[Transcribed page contents]

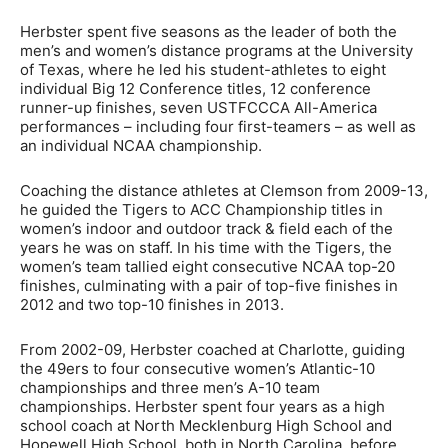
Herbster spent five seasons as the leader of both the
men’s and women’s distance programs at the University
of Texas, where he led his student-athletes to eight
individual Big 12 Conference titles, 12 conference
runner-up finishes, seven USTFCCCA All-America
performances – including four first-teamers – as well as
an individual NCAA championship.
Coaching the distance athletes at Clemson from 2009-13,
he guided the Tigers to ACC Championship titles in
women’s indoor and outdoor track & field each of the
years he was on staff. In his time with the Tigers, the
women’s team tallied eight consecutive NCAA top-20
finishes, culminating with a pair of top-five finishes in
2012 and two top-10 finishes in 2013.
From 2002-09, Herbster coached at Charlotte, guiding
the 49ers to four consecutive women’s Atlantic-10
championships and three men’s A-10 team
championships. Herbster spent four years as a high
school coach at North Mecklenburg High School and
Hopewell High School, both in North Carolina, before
==
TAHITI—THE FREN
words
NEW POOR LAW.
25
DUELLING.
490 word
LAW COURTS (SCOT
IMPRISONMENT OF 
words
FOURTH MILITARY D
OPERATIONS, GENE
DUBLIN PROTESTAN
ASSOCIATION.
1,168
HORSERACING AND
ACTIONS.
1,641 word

» Requirement: In the entries above, please find the line with "women’s team tallied" and the line with "Hopewell High School, both", then write out exactly those two lines and every line between them, and nothing more.

» Written response:
women’s team tallied eight consecutive NCAA top-20
finishes, culminating with a pair of top-five finishes in
2012 and two top-10 finishes in 2013.
From 2002-09, Herbster coached at Charlotte, guiding
the 49ers to four consecutive women’s Atlantic-10
championships and three men’s A-10 team
championships. Herbster spent four years as a high
school coach at North Mecklenburg High School and
Hopewell High School, both in North Carolina, before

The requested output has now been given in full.